CONTRARIAN SIGN? PORTFOLIO MANAGERS ARE GETTING VERY BULLISH
The sentiment signals are starting to stack up against the bulls. Last week Mark Hulbert at MarketWatch reported that Advisory bullishness was “dangerously high”. He reports that bullishness hasn’t been this high since before the 2007 market highs:
“Based on the several hundred investment advisers I track, I’d have to say that bullish sentiment is approaching dangerously high levels. Consider the Hulbert Stock Newsletter Sentiment Index (HSNSI), which represents the average recommended stock market exposure among a subset of short term stock market timers tracked by the Hulbert Financial Digest.
It currently stands at 62.8%, up from 13.8% just one month ago.
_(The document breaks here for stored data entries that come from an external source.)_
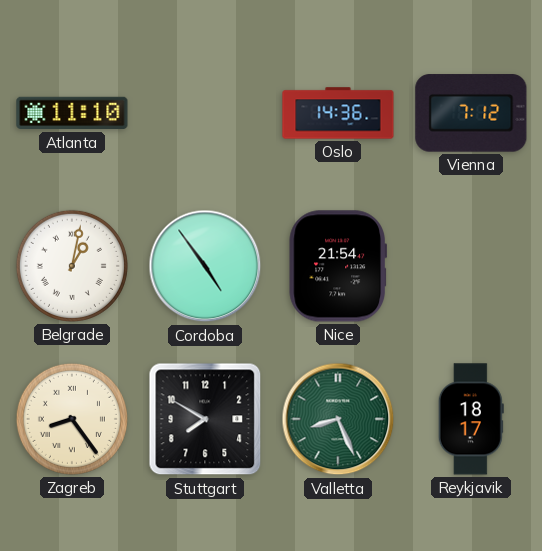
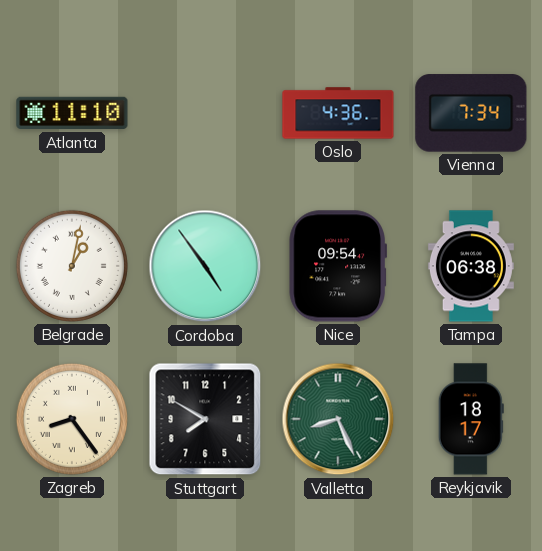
Oslo: 14:36 -> 4:36
Vienna: 7:12 -> 7:34
Nice: 21:54 -> 09:54
Tampa: none -> 06:38
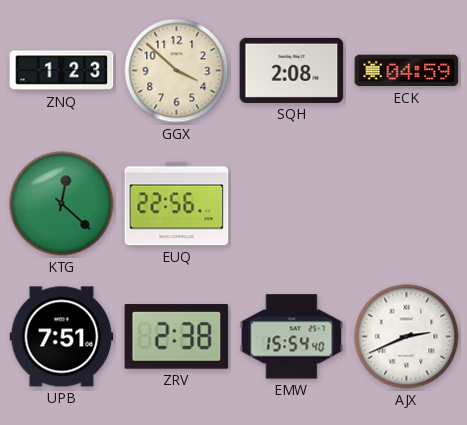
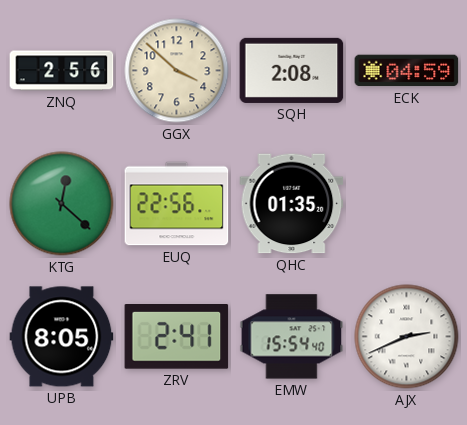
ZNQ: 1:23 -> 2:56
QHC: none -> 01:35
UPB: 7:51 -> 8:05
ZRV: 2:38 -> 2:41
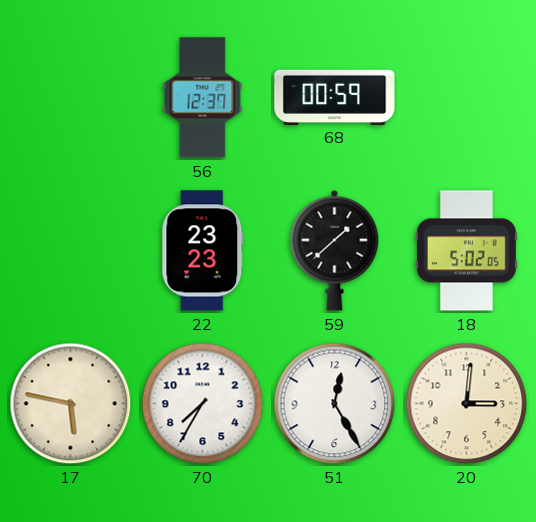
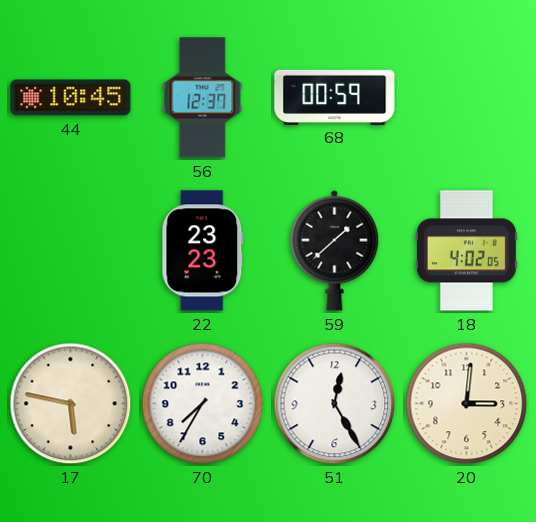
44: none -> 10:45
18: 5:02 -> 4:02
That’s an awfully big jump for so short a period of time, especially considering that the Dow Jones Industrial Average rose a modest 4.4% over this period.
Also worrying is that, with but one exception, the HSNSI is now at its highest level since early 2007, more than three years ago.”
That one exception came in early January just before the market rolled over 9%.
In addition, David Rosenberg noted just yesterday, that portfolio managers are now sitting on near-record low cash levels:
“as charts below from the ICI illustrates, portfolio managers have been so nervous to miss any up-moves that they have run down
their cash holdings to 3.6% of assets from nearly 6% a year ago — the largest decline in 19 years. Equity cash ratios are back to where they were in September 2007, just as the stock market was hitting its peak.”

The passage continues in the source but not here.